# Mediterranean distinctions in facial features



## hots_towel (Oct 24, 2013)

So in my story, there are 4 ethnic groups of people based on mediterranean cultures during roughly the 14th century. The ethnic groups are Turkish people, Greek people, Italian people, and Southern French people. What I would like to know is, what are some general distinctions between each of these groups of people. How would you go about describing them in how they look different from each other? 

Back when I was in high school (you know, and I thought I knew everything) I remember thinking that you could take a person from spain, france, italy, and greece, and they could all pass for natives of each other's countries. By now I'm sure that's false, but is there a possibility that maybe they arent too far off from each other?


----------



## Jabrosky (Oct 24, 2013)

I remember a message board called ForumBiodiversity where the posters were obsessed with these sorts of physical distinctions, classifying them into a vast number of pseudo-scientific racial categories that ended with -ic or -id. However that forum has gone down recently.

Maybe this alternative on DeviantArt might help?


----------



## deilaitha (Oct 24, 2013)

People groups tend to be identifiable by region rather than country.  However, even then there are distinctions within the groups--generally only noticeable by the people of that group.  For example, in Africa there was a mass genocide against an entire people group--if a person of European heritage looked at those two side by side, our first thought would be 'what's the difference?'  However, once someone pointed out that the noses of one group were flatter than the other, and the brow more prominent, it became clear.  Yes, the genocide was based on the belief that these physical differences marked these people as evil.  It was a terribly sad thing. 

So: a person from Turkey could probably tell you if someone else is Italian, Spanish, or Grecian. However, you might not be able to see the difference.  
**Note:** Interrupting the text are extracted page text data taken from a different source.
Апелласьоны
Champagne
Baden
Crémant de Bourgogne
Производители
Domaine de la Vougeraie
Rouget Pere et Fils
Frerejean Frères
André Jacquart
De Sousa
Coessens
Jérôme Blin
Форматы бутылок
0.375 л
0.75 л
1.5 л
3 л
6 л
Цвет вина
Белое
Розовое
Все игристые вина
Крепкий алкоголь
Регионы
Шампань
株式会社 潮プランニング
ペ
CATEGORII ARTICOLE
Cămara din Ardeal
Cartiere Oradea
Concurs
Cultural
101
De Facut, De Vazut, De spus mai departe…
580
I hope that helped. Sorry if it didn't.


----------



## CupofJoe (Oct 24, 2013)

deilaitha said:


> People groups tend to be identifiable by region rather than country.  However, even then there are distinctions within the groups--generally only noticeable by the people of that group.  For example, in Africa there was a mass genocide against an entire people group--if a person of European heritage looked at those two side by side, our first thought would be 'what's the difference?'  However, once someone pointed out that the noses of one group were flatter than the other, and the brow more prominent, it became clear.  Yes, the genocide was based on the belief that these physical differences marked these people as evil.  It was a terribly sad thing.
> 
> So: a person from Turkey could probably tell you if someone else is Italian, Spanish, or Grecian. However, you might not be able to see the difference.
> 
> I hope that helped. Sorry if it didn't.
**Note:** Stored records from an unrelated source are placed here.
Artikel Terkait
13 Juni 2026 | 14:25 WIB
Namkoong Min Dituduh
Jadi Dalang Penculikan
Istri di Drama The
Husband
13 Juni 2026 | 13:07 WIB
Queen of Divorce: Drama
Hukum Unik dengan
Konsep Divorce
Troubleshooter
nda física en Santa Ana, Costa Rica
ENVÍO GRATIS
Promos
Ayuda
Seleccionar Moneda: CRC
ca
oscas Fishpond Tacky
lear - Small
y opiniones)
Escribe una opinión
I suppose that in some form it's like accents. If you are from the [north of the] UK then Liverpool and Manchester [and twenty other towns and cities] have distinctive accents but to a non-local they all might just sound "Northern" or even just "English".


----------



## deilaitha (Oct 24, 2013)

CupofJoe said:


> I suppose that in some form it's like accents. If you are from the [north of the] UK then Liverpool and Manchester [and twenty other towns and cities] have distinctive accents but to a non-local they all might just sound "Northern" or even just "English".
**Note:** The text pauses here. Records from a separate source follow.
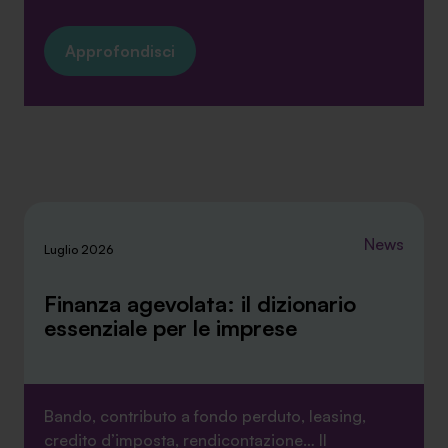
Approfondisci
News
Luglio 2026
Finanza agevolata: il dizionario
essenziale per le imprese
Bando, contributo a fondo perduto, leasing,
credito d’imposta, rendicontazione… Il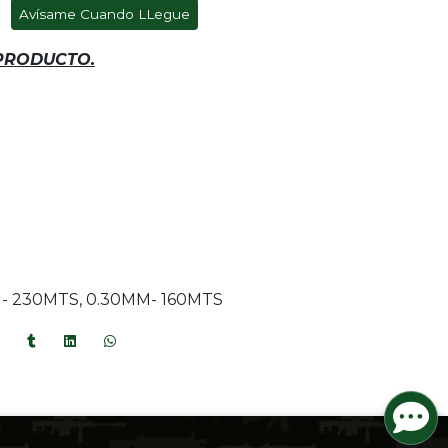
Avísame Cuando LLegue
 PRODUCTO.
- 230MTS, 0.30MM- 160MTS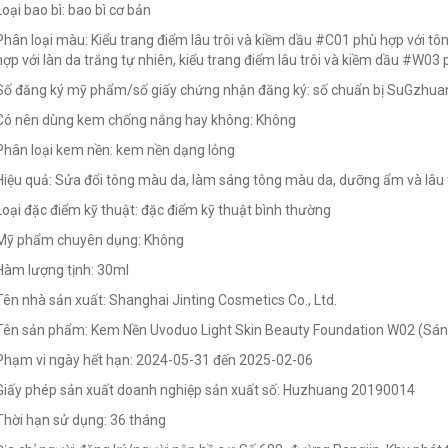
Loại bao bì: bao bì cơ bản
Phân loại màu: Kiểu trang điểm lâu trôi và kiềm dầu #C01 phù hợp với tô
hợp với làn da trắng tự nhiên, kiểu trang điểm lâu trôi và kiềm dầu #W03
Số đăng ký mỹ phẩm/số giấy chứng nhận đăng ký: số chuẩn bị SuGzh
Có nên dùng kem chống nắng hay không: Không
Phân loại kem nền: kem nền dạng lỏng
Hiệu quả: Sửa đổi tông màu da, làm sáng tông màu da, dưỡng ẩm và lâu 
Loại đặc điểm kỹ thuật: đặc điểm kỹ thuật bình thường
Mỹ phẩm chuyên dụng: Không
Hàm lượng tịnh: 30ml
Tên nhà sản xuất: Shanghai Jinting Cosmetics Co., Ltd.
Tên sản phẩm: Kem Nền Uvoduo Light Skin Beauty Foundation W02 (Sán
Phạm vi ngày hết hạn: 2024-05-31 đến 2025-02-06
Giấy phép sản xuất doanh nghiệp sản xuất số: Huzhuang 20190014
Thời hạn sử dụng: 36 tháng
Indeed. I can't tell the difference between Alabama and Texas accents, but apparently there is one.


----------



## hots_towel (Oct 24, 2013)

deilaitha said:


> People groups tend to be identifiable by region rather than country.  However, even then there are distinctions within the groups--generally only noticeable by the people of that group.  For example, in Africa there was a mass genocide against an entire people group--if a person of European heritage looked at those two side by side, our first thought would be 'what's the difference?'  However, once someone pointed out that the noses of one group were flatter than the other, and the brow more prominent, it became clear.  Yes, the genocide was based on the belief that these physical differences marked these people as evil.  It was a terribly sad thing.
> 
> So: a person from Turkey could probably tell you if someone else is Italian, Spanish, or Grecian. However, you might not be able to see the difference.
> 
> I hope that helped. Sorry if it didn't.


oh yes, it was very helpful (and very informative). thank you for your input. 

And Jabrosky, thanks for the link. Also very helpful


----------